A Clinical Decision Support System for COPD was designed incorporating machine learning techniques such as Classifier Ensemble methods, Support Vector Machine, Neural Networks, and Decision Trees.
The paper proposes a Clinical Decision Support System using machine learning techniques to assist physicians in diagnosing and treating COPD.
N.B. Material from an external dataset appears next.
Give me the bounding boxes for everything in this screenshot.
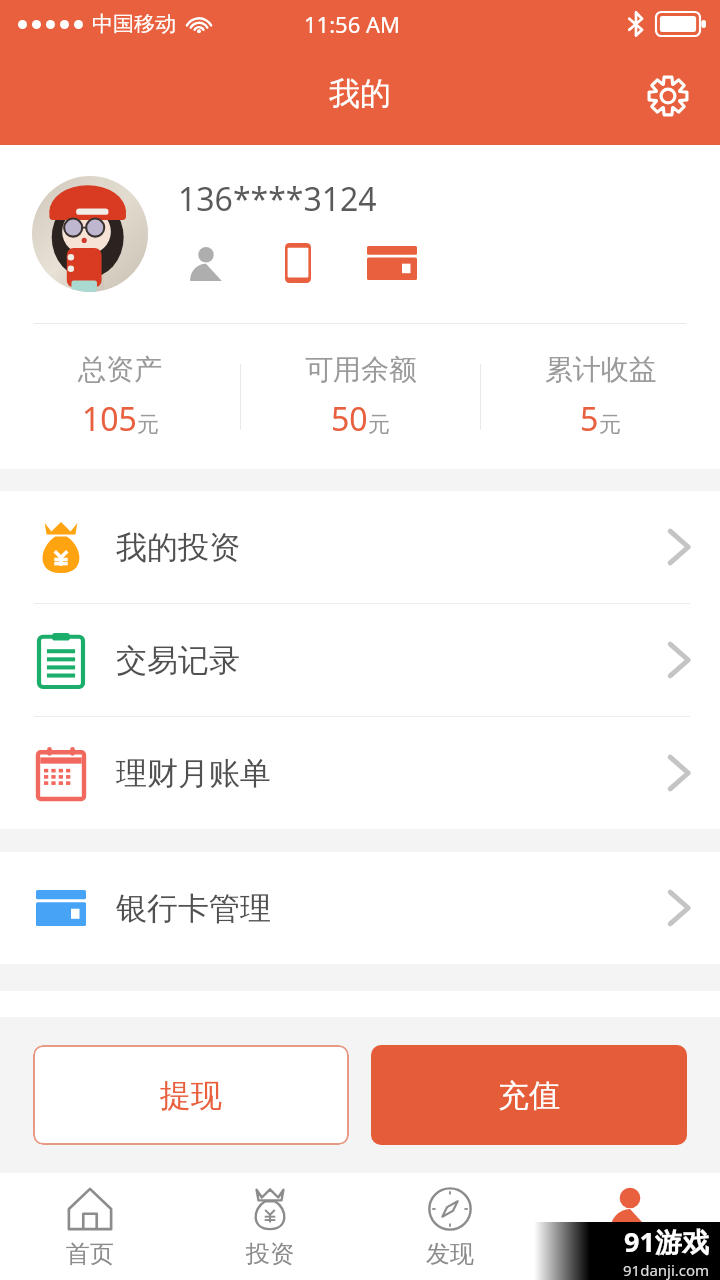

In last two decades, Artificial Intelligence (AI) has become a major tool in every domain in general and medical applications in particular. AI is globally accepted and used for designing medical applications to support medical practitioners in diagnosing and treating patients effectively and efficiently. Chronic Obstructive Pulmonary Disease (COPD) is a kind of obstructive lung disease. Patients suffering from COPD makes breathing uneasy. COPD's incidence of sickness and death rates are rising and it is now the fourth leading cause of death globally. In this paper, we are discussing need for Clinical Decision Support System (CDSS) for COPD which helps the physicians to provide better and effective diagnosis and treatment strategies. In addition, we have designed a CDSS for COPD which is discussed in detail in this paper. The CDSS encompasses Machine Learning techniques like Classifier Ensemble methods, Support Vector Machine, Neural Networks, and Decision Trees.
Anakal et al. (Fri,) conducted a other in Chronic Obstructive Pulmonary Disease (COPD). Clinical Decision Support System (CDSS) using Machine Learning was evaluated. A Clinical Decision Support System for COPD was designed incorporating machine learning techniques such as Classifier Ensemble methods, Support Vector Machine, Neural Networks, and Decision Trees.